[英]Parsing book sources with Regex in JavaScript
I am currently building a parser that is supposed to extract different sources from an absolute mess :) I've been working on it for a couple of days and it's working just fine. 我目前正在构建一个解析器,该解析器应该从绝对的混乱中提取不同的资源:)我已经工作了几天,而且运行正常。 However, I encountered a serious problem when trying to parse the last segments of a book.

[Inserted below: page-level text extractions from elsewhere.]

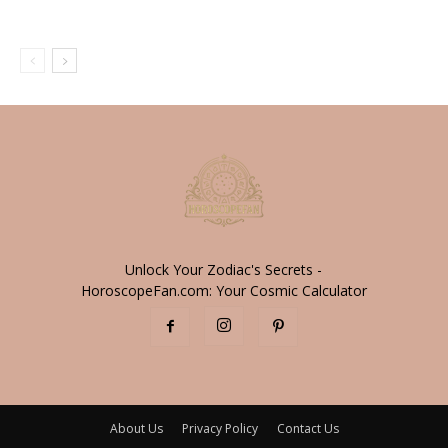
Unlock Your Zodiac's Secrets -
HoroscopeFan.com: Your Cosmic Calculator
About Us
Privacy Policy
Contact Us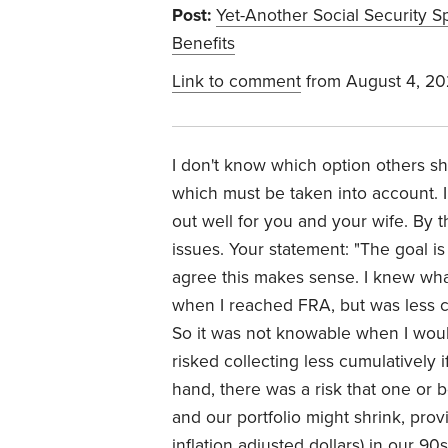
Post:
Yet-Another Social Security S
Benefits
Link to comment
from August 4, 2
I don't know which option others sh
which must be taken into account. I
out well for you and your wife. By 
issues. Your statement: "The goal i
agree this makes sense. I knew wha
when I reached FRA, but was less ce
So it was not knowable when I would 
risked collecting less cumulatively 
hand, there was a risk that one or 
and our portfolio might shrink, provi
inflation adjusted dollars) in our 90s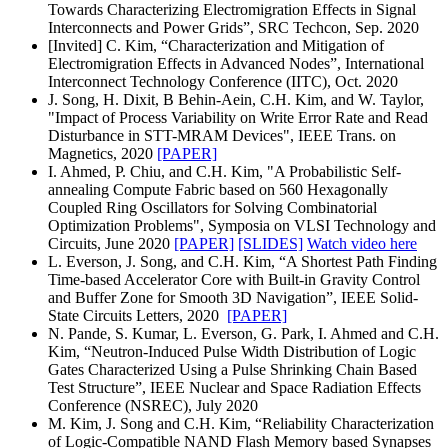
Towards Characterizing Electromigration Effects in Signal
Interconnects and Power Grids”, SRC Techcon, Sep. 2020
[Invited]
C. Kim, “Characterization and Mitigation of
Electromigration Effects in Advanced Nodes”, International
Interconnect Technology Conference (IITC), Oct. 2020
J. Song, H. Dixit, B Behin-Aein, C.H. Kim, and W. Taylor,
"Impact of Process Variability on Write Error Rate and Read
Disturbance in STT-MRAM Devices", IEEE Trans. on
Magnetics, 2020
[PAPER]
I. Ahmed, P. Chiu, and C.H. Kim, "A Probabilistic Self-
annealing Compute Fabric based on 560 Hexagonally
Coupled Ring Oscillators for Solving Combinatorial
Optimization Problems", Symposia on VLSI Technology and
Circuits, June 2020
[PAPER]
[SLIDES]
Watch video here
L. Everson, J. Song, and C.H. Kim, “A Shortest Path Finding
Time-based Accelerator Core with Built-in Gravity Control
and Buffer Zone for Smooth 3D Navigation”, IEEE Solid-
State Circuits Letters, 2020
[PAPER]
N. Pande, S. Kumar, L. Everson, G. Park, I. Ahmed and C.H.
Kim, “Neutron-Induced Pulse Width Distribution of Logic
Gates Characterized Using a Pulse Shrinking Chain Based
Test Structure”, IEEE Nuclear and Space Radiation Effects
Conference (NSREC), July 2020
M. Kim, J. Song and C.H. Kim, “Reliability Characterization
of Logic-Compatible NAND Flash Memory based Synapses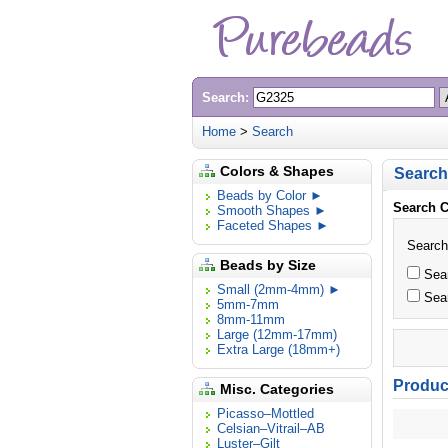
Search:
Home
>
Search
Colors & Shapes
Search
Beads by Color ►
Search C
Smooth Shapes ►
Faceted Shapes ►
Search
Beads by Size
Sear
Small (2mm-4mm) ►
Sear
5mm-7mm
8mm-11mm
Large (12mm-17mm)
Extra Large (18mm+)
Product
Misc. Categories
Picasso–Mottled
Celsian–Vitrail–AB
Luster–Gilt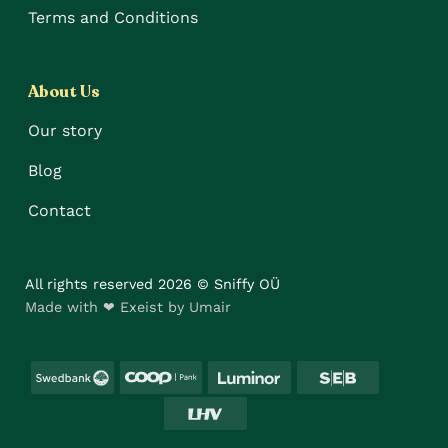
Terms and Conditions
About Us
Our story
Blog
Contact
All rights reserved 2026 © Sniffy OÜ
Made with ❤ Exeist by Umair
Swedbank
Coop
Luminor
SEB
LHV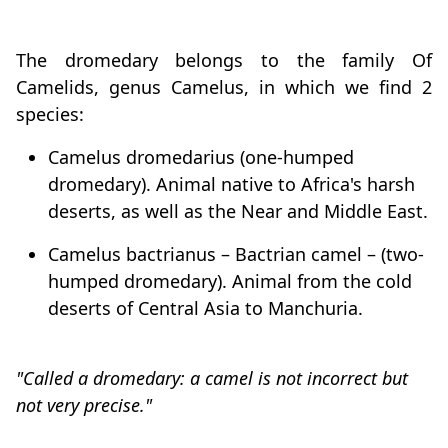
The dromedary belongs to the family Of
Camelids, genus Camelus, in which we find 2
species:
Camelus dromedarius (one-humped
dromedary). Animal native to Africa's harsh
deserts, as well as the Near and Middle East.
Camelus bactrianus – Bactrian camel – (two-
humped dromedary). Animal from the cold
deserts of Central Asia to Manchuria.
"Called a dromedary: a camel is not incorrect but
not very precise."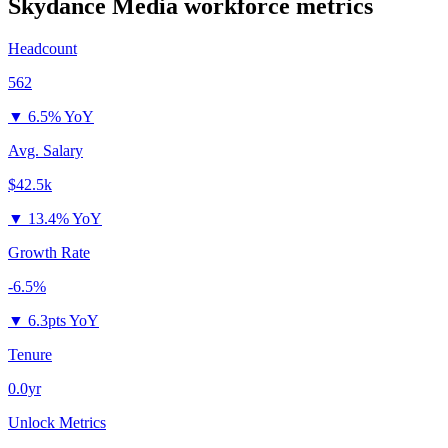
Skydance Media
workforce metrics
Headcount
562
▼
6.5% YoY
Avg. Salary
$42.5k
▼
13.4% YoY
Growth Rate
-6.5%
▼
6.3pts YoY
Tenure
0.0yr
Unlock Metrics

但是,在尝试解析书的最后部分时遇到了一个严重的问题。 There is no character that can really help me separating stuff:
没有可以真正帮助我分离事物的角色:
var str = 'John Doe, Max Mustermann, Taro Tanaka, My Mean Title: Some titles are just totally, absolutely, and unnecessarily mean';
As you can see, the string contains names separated by a comma and a title that contains a comma but does not require quotes around it. 如您所见,该字符串包含用逗号分隔的名称和包含逗号但不需要用引号引起来的标题。 Also, there are similar versions in my testdata which look like this:
另外,我的测试数据中也有类似的版本,如下所示:
var str = 'John Doe, Max Mustermann, Taro Tanaka: My Mean Title: Some titles are just totally, absolutely, and unnecessarily mean';
This doesn't make it easier. 这并没有使其变得容易。 What I want is to store the book's title in an object (which already contains date, publisher,...) and, afterwards, remove the title from the source string.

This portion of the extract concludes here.